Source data
★ ★ ★ ★ ★
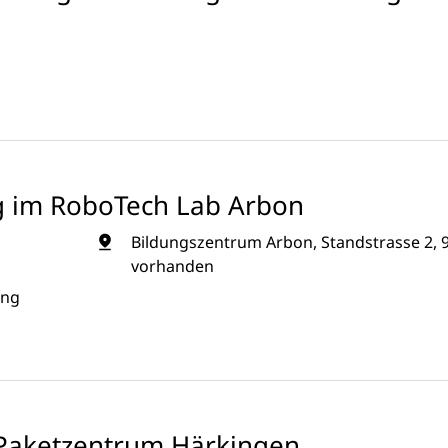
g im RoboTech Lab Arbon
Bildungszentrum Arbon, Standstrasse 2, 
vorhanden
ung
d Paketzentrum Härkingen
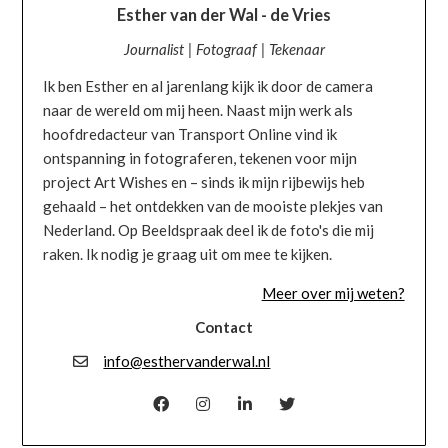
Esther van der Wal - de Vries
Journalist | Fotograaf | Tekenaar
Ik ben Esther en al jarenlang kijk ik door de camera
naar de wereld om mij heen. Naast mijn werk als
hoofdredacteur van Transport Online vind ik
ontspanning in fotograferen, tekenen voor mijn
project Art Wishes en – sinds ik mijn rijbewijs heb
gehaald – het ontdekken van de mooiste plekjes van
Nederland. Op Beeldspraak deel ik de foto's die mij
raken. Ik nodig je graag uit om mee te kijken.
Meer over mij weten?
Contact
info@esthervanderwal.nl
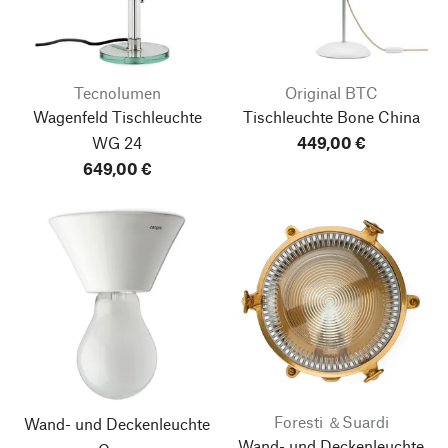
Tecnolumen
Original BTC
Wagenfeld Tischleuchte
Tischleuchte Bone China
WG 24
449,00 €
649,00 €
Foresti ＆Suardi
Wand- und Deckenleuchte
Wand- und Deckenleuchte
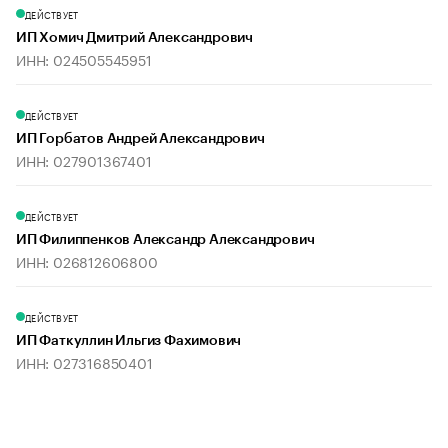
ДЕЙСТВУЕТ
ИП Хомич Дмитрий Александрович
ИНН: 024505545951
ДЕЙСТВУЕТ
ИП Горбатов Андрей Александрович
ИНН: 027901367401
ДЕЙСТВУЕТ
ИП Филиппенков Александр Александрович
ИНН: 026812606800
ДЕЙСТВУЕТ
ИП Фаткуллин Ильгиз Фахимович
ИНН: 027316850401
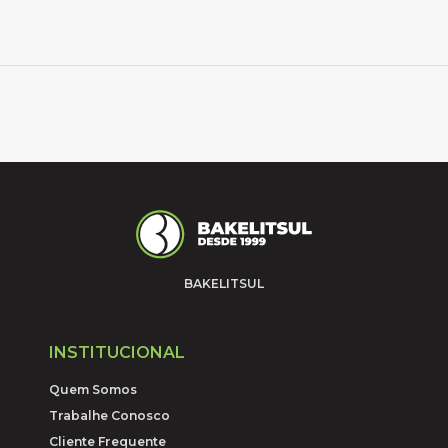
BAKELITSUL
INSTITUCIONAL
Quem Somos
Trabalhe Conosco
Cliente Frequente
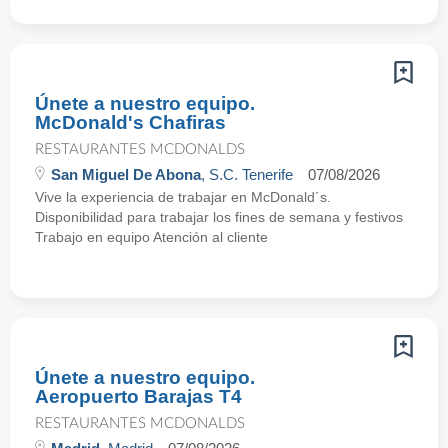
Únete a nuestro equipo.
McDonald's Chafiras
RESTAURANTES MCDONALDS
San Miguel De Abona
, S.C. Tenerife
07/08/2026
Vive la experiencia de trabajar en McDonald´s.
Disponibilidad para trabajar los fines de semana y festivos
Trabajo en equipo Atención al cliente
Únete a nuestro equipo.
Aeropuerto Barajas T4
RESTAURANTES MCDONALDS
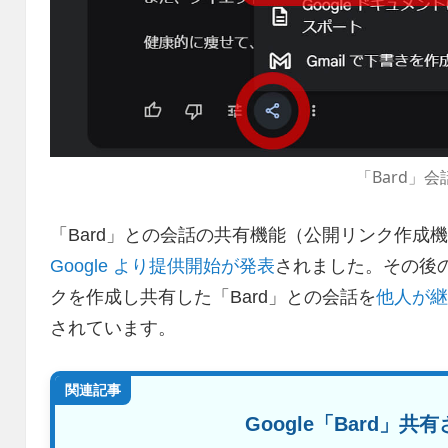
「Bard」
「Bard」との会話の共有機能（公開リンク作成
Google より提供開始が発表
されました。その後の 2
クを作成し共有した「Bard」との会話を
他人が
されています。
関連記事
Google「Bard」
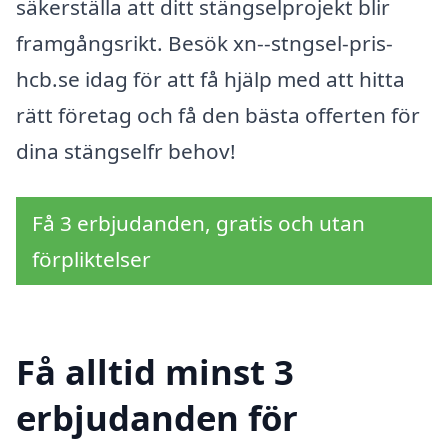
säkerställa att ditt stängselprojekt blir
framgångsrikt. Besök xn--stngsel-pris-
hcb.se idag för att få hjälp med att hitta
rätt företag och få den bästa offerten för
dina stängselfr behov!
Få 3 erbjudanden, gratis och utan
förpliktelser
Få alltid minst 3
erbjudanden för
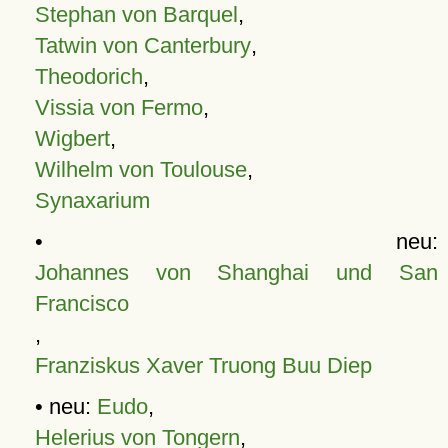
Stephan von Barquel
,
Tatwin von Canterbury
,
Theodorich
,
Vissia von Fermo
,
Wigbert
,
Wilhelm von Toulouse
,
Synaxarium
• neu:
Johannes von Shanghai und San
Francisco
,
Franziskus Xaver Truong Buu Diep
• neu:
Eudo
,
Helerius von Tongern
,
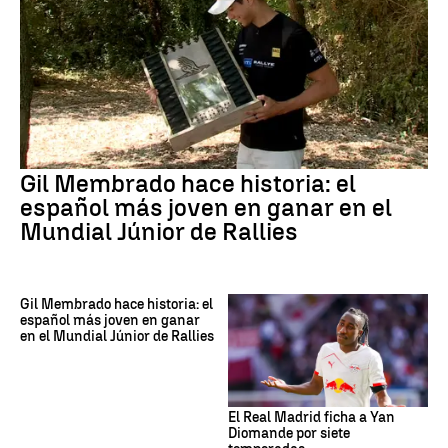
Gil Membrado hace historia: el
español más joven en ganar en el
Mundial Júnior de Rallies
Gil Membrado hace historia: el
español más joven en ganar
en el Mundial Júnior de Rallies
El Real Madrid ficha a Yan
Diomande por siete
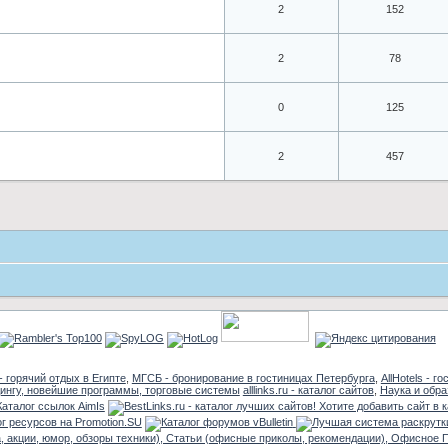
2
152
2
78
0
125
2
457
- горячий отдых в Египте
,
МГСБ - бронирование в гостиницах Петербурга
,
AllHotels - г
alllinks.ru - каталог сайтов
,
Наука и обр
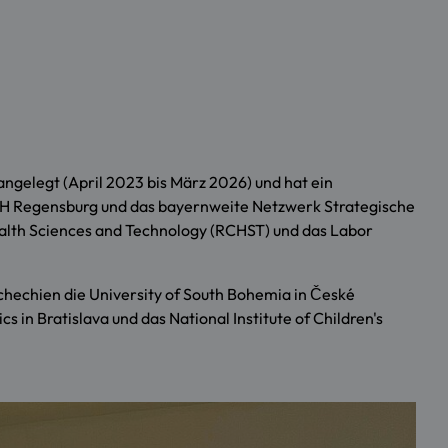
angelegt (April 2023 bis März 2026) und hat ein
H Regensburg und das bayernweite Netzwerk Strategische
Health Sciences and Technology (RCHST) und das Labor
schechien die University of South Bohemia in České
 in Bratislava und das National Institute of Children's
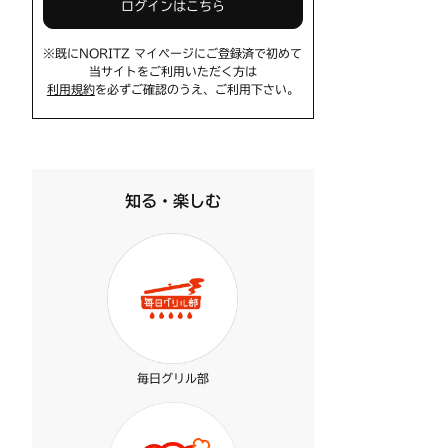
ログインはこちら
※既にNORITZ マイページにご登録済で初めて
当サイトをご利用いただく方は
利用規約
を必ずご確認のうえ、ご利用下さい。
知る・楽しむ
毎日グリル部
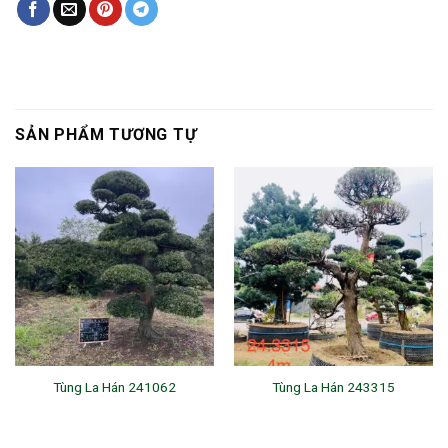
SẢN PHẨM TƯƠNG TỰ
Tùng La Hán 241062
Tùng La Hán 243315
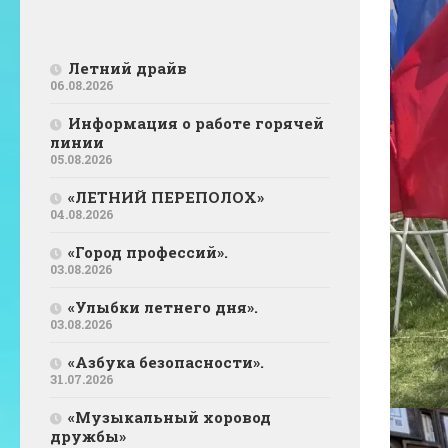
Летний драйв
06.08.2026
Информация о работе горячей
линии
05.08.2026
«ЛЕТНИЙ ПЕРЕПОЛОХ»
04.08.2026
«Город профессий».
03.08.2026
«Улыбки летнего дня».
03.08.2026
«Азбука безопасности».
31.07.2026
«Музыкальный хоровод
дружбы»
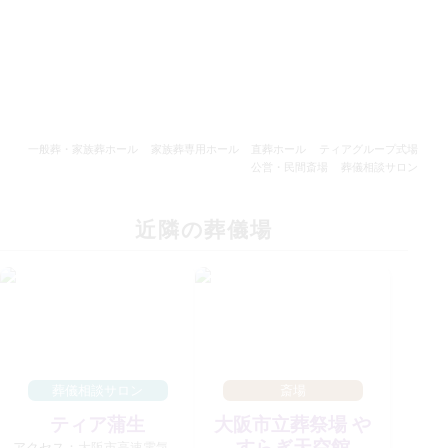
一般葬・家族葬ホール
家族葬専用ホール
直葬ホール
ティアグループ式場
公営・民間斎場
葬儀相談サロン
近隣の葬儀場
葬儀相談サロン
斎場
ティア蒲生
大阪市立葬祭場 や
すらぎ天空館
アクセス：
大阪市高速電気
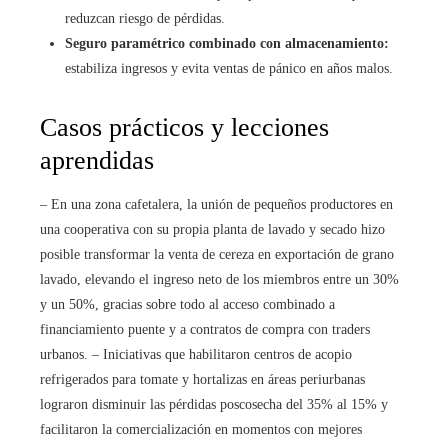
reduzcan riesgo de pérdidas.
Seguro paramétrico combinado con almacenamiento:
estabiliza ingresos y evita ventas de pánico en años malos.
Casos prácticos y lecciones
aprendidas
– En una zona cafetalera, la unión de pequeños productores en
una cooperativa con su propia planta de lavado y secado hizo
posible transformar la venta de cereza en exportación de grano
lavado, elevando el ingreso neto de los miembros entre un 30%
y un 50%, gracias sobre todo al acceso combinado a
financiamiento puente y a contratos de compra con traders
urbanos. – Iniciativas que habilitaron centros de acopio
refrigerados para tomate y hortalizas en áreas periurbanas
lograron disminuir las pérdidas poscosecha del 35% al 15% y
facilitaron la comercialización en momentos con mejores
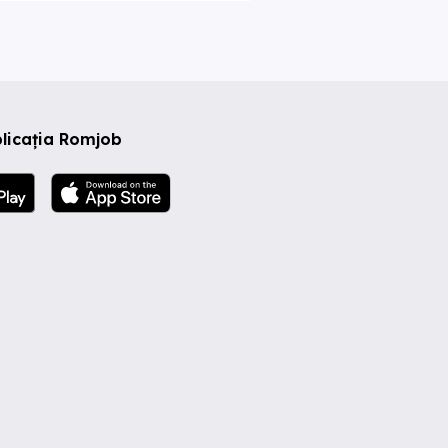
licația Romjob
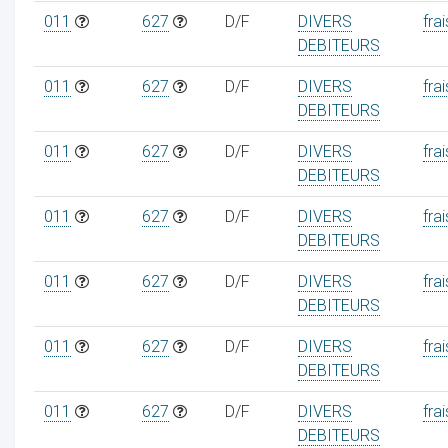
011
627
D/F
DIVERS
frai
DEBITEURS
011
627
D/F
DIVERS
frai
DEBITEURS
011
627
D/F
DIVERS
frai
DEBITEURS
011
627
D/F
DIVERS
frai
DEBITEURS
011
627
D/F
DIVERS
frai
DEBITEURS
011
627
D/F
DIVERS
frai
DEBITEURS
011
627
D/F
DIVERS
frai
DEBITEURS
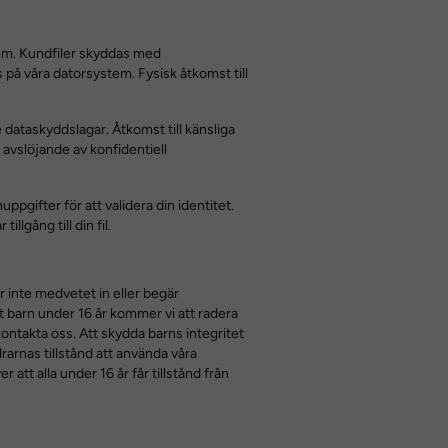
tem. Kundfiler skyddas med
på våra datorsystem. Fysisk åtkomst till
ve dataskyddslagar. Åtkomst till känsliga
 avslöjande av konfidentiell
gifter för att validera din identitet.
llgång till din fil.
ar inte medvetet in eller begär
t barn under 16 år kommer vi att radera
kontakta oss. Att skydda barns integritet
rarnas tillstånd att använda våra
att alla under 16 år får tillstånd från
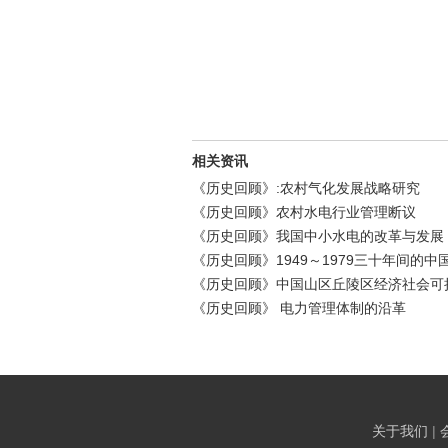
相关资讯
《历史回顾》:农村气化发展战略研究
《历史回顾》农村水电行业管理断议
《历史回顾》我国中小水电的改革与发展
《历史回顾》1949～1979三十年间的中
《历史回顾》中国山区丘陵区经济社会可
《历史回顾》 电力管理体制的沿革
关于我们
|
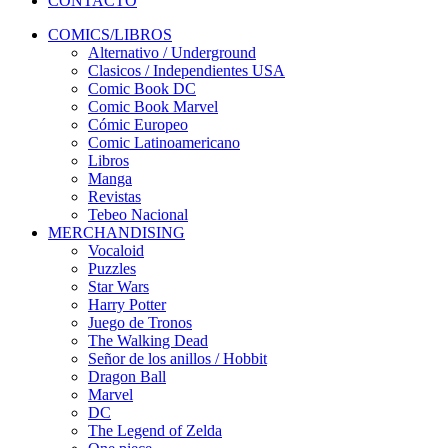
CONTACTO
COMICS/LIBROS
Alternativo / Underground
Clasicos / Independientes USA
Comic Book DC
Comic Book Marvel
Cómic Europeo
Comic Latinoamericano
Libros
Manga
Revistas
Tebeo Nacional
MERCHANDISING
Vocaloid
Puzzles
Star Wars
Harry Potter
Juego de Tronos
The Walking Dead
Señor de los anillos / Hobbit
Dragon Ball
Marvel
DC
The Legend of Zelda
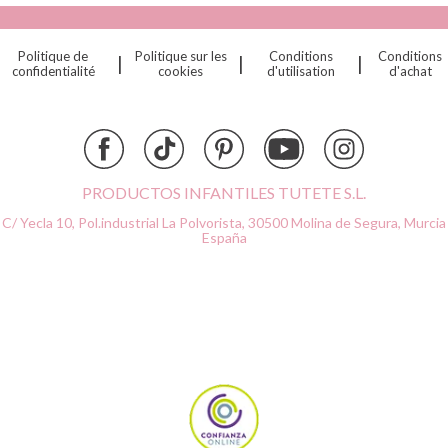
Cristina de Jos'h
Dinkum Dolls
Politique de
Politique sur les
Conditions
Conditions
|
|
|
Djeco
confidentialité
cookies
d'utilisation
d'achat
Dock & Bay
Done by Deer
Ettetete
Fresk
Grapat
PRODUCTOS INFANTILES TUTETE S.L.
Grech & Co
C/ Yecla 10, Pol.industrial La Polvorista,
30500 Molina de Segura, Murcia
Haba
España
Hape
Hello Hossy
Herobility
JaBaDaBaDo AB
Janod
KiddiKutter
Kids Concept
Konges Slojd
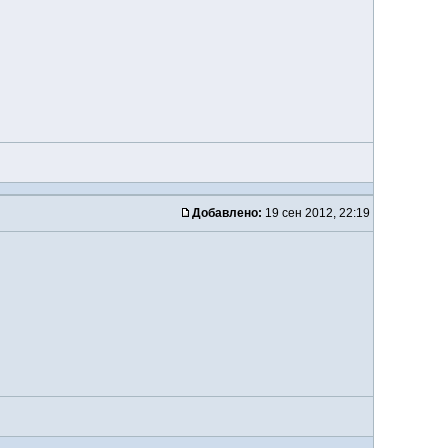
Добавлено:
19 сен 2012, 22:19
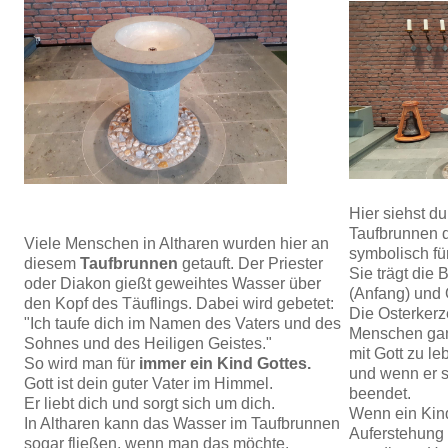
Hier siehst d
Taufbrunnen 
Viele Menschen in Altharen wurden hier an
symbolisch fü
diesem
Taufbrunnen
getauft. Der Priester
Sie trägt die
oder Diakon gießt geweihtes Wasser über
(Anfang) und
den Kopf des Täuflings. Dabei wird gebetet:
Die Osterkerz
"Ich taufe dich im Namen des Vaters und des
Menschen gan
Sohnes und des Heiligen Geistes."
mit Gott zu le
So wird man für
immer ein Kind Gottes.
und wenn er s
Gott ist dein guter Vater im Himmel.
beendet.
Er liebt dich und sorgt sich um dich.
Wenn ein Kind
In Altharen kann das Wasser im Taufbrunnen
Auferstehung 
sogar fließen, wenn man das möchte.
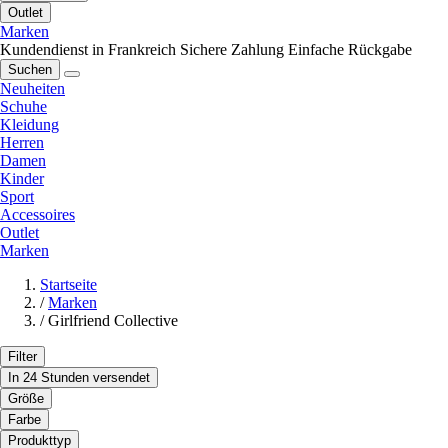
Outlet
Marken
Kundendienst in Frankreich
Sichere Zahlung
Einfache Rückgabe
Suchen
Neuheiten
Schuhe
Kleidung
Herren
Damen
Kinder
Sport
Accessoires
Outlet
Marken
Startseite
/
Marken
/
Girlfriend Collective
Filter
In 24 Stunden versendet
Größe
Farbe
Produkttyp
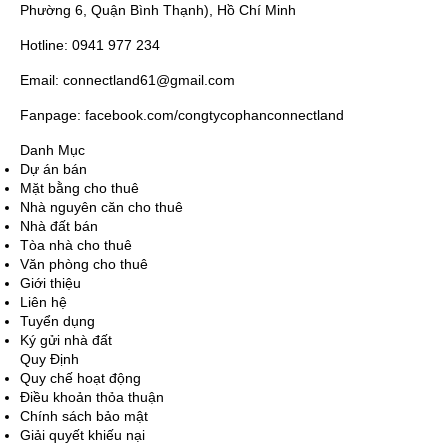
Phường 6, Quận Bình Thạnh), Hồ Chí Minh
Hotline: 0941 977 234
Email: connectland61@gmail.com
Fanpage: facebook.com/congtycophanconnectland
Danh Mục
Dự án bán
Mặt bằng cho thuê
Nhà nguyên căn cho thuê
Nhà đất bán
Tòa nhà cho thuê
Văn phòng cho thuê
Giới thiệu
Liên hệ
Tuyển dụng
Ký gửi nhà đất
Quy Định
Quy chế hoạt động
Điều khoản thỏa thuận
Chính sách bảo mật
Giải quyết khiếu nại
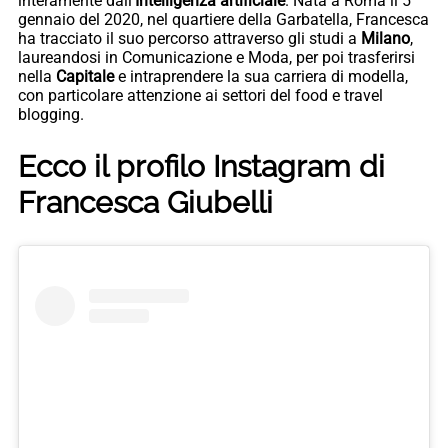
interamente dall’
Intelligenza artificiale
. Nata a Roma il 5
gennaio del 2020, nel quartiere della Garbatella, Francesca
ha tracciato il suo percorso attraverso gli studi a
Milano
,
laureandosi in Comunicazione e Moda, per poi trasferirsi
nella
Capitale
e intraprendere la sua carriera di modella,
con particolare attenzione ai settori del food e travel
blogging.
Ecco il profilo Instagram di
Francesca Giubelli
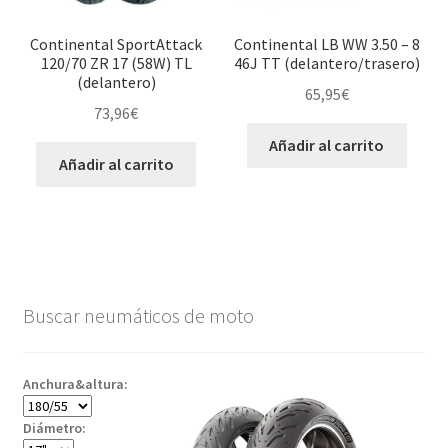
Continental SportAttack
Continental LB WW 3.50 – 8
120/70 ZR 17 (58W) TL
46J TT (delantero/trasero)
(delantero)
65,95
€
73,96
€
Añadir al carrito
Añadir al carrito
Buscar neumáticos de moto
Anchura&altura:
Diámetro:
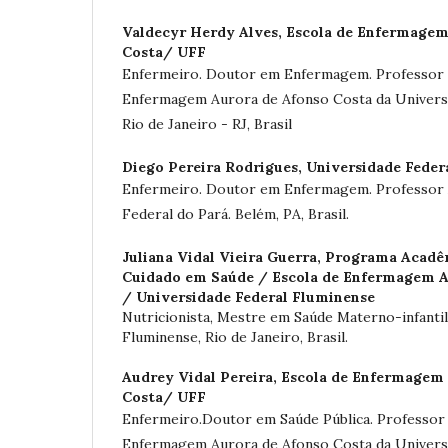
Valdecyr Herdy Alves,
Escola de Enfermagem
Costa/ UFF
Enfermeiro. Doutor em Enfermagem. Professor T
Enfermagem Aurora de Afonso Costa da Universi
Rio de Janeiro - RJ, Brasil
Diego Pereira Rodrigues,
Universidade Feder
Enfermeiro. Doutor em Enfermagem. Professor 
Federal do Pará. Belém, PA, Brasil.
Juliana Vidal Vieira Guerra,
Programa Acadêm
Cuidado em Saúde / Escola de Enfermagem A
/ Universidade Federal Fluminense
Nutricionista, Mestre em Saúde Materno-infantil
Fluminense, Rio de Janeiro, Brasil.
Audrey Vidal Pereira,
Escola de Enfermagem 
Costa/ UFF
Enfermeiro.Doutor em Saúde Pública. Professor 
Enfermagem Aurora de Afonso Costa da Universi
★ ★ ★ ★ ★
Show every line in the entries where the string "Janeiro" occurs.

Rio de Janeiro - RJ, Brasil
Fluminense, Rio de Janeiro, Brasil.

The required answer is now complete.